• _Problem to work on_: Which lines of the data contain the string "dans"? Copy every one of them.

··· The data

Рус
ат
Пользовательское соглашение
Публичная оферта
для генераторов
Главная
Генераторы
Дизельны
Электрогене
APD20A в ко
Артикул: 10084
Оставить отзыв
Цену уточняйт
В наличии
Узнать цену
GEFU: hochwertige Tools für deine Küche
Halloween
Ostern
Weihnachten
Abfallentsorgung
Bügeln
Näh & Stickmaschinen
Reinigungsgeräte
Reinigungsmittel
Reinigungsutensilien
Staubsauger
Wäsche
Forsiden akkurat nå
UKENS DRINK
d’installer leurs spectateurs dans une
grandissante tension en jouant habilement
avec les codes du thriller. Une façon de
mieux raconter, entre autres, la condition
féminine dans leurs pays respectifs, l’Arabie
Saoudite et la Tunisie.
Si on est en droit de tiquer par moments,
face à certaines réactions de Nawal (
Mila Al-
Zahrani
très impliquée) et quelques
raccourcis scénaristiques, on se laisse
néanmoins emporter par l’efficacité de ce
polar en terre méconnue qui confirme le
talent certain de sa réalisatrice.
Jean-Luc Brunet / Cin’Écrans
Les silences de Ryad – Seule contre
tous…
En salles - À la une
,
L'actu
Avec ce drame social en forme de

······
··· The data

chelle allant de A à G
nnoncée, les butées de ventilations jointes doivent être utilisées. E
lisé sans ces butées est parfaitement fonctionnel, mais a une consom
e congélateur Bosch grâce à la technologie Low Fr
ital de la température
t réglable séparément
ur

······
··· The data

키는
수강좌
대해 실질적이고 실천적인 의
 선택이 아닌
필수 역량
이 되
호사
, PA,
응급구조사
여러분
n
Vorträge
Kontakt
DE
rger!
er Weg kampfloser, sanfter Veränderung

······

• _Output below_:
d’installer leurs spectateurs dans une
féminine dans leurs pays respectifs, l’Arabie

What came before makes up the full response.